Someone brought up the energy expended in building the plant, incl. mining. For wind power that’s at most a few % of the electricity generated - in this example under 1% for 20y turbine life. Nuclear plants add 300% of the generated power as heat to the 🌍 at 33% efficiency.
@rahmstorf This calculation seems wrong to me:
- 33% efficiency, means 67% heat loss
- 67% heat loss ≈ 200% of the generated power
@Arco @rahmstorf I'm assuming 300% is because the generated power will end up as heat, too.
@zerodivision @rahmstorf Ah in that case ok, but the formulation sounded weird to me ^^
@Arco @rahmstorf Except of course that eventually all that generated power will also degrade to heat energy. Laws of thermodynamics.
@rahmstorf Does the energy emitted as heat really matter, except for maybe local effects related to availability of the cooling water?

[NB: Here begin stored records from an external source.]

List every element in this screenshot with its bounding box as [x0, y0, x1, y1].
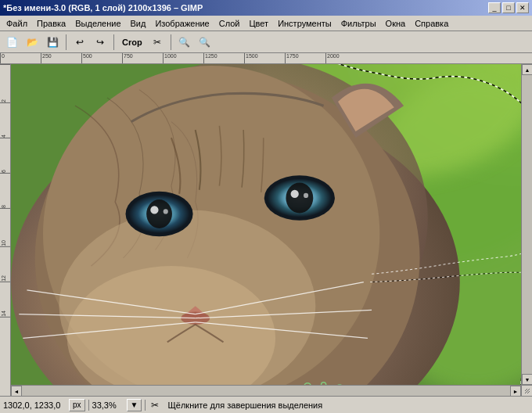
- scroll-vertical-track[interactable]: [522, 75, 532, 374]
- menu-color[interactable]: Цвет: [244, 17, 273, 30]
- toolbar-zoom-out-btn[interactable]: 🔍: [196, 34, 214, 51]
- toolbar-separator-1: [66, 34, 66, 50]
- main-area: 0 250 500 750 1000 1250 1500 1750 2000 2…: [0, 53, 532, 396]
- menu-edit[interactable]: Правка: [32, 17, 70, 30]
- toolbar-separator-2: [113, 34, 114, 50]
- ruler-top: 0 250 500 750 1000 1250 1500 1750 2000: [0, 53, 532, 64]
- scrollbar-vertical[interactable]: ▲ ▼: [521, 64, 532, 385]
- toolbar-open-btn[interactable]: 📂: [23, 34, 41, 51]
- canvas-wrapper: 0 250 500 750 1000 1250 1500 1750 2000 2…: [0, 53, 532, 396]
- ruler-mark-1250: 1250: [203, 53, 217, 63]
- scroll-right-button[interactable]: ►: [510, 386, 521, 396]
- svg-point-12: [146, 199, 172, 228]
- minimize-button[interactable]: _: [488, 2, 501, 13]
- toolbar-crop-btn[interactable]: ✂: [149, 34, 166, 51]
- svg-point-14: [164, 209, 168, 214]
- cat-svg: [11, 64, 532, 396]
- image-canvas[interactable]: [11, 64, 532, 396]
- ruler-mark-2000: 2000: [325, 53, 340, 63]
- toolbar-separator-3: [171, 34, 171, 50]
- menu-image[interactable]: Изображение: [150, 17, 214, 30]
- ruler-mark-250: 250: [41, 53, 52, 63]
- ruler-vmark-4: 4: [0, 135, 10, 138]
- maximize-button[interactable]: □: [502, 2, 515, 13]
- menu-filters[interactable]: Фильтры: [336, 17, 381, 30]
- close-button[interactable]: ✕: [516, 2, 529, 13]
- ruler-vmark-10: 10: [0, 240, 10, 247]
- scroll-left-button[interactable]: ◄: [11, 386, 22, 396]
- status-coordinates: 1302,0, 1233,0: [3, 400, 66, 410]
- status-tool-icon: ✂: [149, 399, 161, 411]
- scroll-horizontal-track[interactable]: [22, 386, 510, 396]
- menu-select[interactable]: Выделение: [70, 17, 125, 30]
- canvas-container[interactable]: [11, 64, 532, 396]
- ruler-mark-750: 750: [122, 53, 133, 63]
- toolbar-zoom-in-btn[interactable]: 🔍: [176, 34, 193, 51]
- menu-tools[interactable]: Инструменты: [273, 17, 336, 30]
- svg-point-19: [304, 193, 308, 198]
- status-bar: 1302,0, 1233,0 px 33,3% ▼ ✂ Щёлкните для…: [0, 396, 532, 413]
- scrollbar-horizontal[interactable]: ◄ ►: [11, 385, 521, 396]
- toolbar-new-btn[interactable]: 📄: [3, 34, 20, 51]
- scroll-up-button[interactable]: ▲: [522, 64, 532, 75]
- scroll-down-button[interactable]: ▼: [522, 374, 532, 385]
- menu-bar: Файл Правка Выделение Вид Изображение Сл…: [0, 16, 532, 31]
- menu-layer[interactable]: Слой: [214, 17, 245, 30]
- ruler-mark-500: 500: [81, 53, 92, 63]
- status-message: Щёлкните для завершения выделения: [164, 400, 529, 410]
- toolbar-save-btn[interactable]: 💾: [44, 34, 61, 51]
- toolbar: 📄 📂 💾 ↩ ↪ Crop ✂ 🔍 🔍: [0, 31, 532, 53]
- status-unit-button[interactable]: px: [69, 399, 85, 411]
- window-title: *Без имени-3.0 (RGB, 1 слой) 2100x1396 –…: [3, 3, 203, 13]
- corner-icon: [522, 386, 532, 396]
- menu-file[interactable]: Файл: [2, 17, 32, 30]
- toolbar-undo-btn[interactable]: ↩: [71, 34, 88, 51]
- ruler-mark-1750: 1750: [285, 53, 299, 63]
- ruler-mark-1000: 1000: [163, 53, 177, 63]
- ruler-vmark-8: 8: [0, 205, 10, 209]
- title-bar: *Без имени-3.0 (RGB, 1 слой) 2100x1396 –…: [0, 0, 532, 16]
- ruler-left: 2 4 6 8 10 12 14: [0, 64, 11, 396]
- menu-help[interactable]: Справка: [410, 17, 453, 30]
- ruler-mark-1500: 1500: [244, 53, 258, 63]
- toolbar-redo-btn[interactable]: ↪: [92, 34, 109, 51]
- ruler-vmark-12: 12: [0, 275, 10, 282]
- menu-view[interactable]: Вид: [126, 17, 151, 30]
- scrollbar-corner: [521, 385, 532, 396]
- status-zoom-button[interactable]: ▼: [127, 399, 142, 411]
- svg-point-17: [286, 183, 313, 214]
- ruler-vmark-14: 14: [0, 311, 10, 318]
- crop-label: Crop: [119, 38, 146, 47]
- svg-point-13: [150, 206, 158, 214]
- ruler-vmark-0: [0, 64, 10, 65]
- status-separator-1: [88, 400, 89, 411]
- status-zoom-value: 33,3%: [92, 400, 124, 410]
- ruler-vmark-6: 6: [0, 170, 10, 174]
- ruler-mark-0: 0: [0, 53, 5, 63]
- status-separator-2: [145, 400, 146, 411]
- ruler-vmark-2: 2: [0, 99, 10, 103]
- menu-windows[interactable]: Окна: [381, 17, 411, 30]
- svg-point-18: [291, 190, 299, 198]
- window-controls: _ □ ✕: [488, 2, 529, 13]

Different kinds of non-carbon energy production methods have different usefulness profiles.
@rahmstorf Just read the related chapter in the book #WeltuntergangFälltAus from @JanHegenberg.
it's remarkable how much more Power you can generate with a wind turbine, compared to a coal plant with the same amount of minerals mined from the ground.
@rahmstorf Thanks for this thread. 👍🏻

@rahmstorf

Thank you very much for this thread.

It will help me to shorten discussions and save me a lot of time.

@rahmstorf
In my eyes a bit over simplistic. This only holds as long as the efficiency with wich the heat is used to produce electricity will stay as it is. If it will be doubled - and coming from such a low basis should be not so difficult - would change the picture. Next: No one who is sane talks about fusion as the only source as no one talks about solar as the only source.
But for sure: It will be more then late and is still not really understood from a engineering point of view.
@rahmstorf Isn’t real problem in this scenario the 10-fold increase in energy use? Covering it with renewable energy sources wd create very real problems, too, ranging from mining for minerals to impacts on biodiversity. Plus, we use most energy as heat which wd need to be generated from renewable sources x10, too. Question rather how to minimize waste part in heat (like using fusion process heat instead of cooling towers) and how to design life around less energy use/waste?
@christianschwaegerl @rahmstorf There is already a discipline around designing life to run on far less energy. It's called Transition Engineering. The only problem that I've found with it is that most Western people don't want to change the way that they live.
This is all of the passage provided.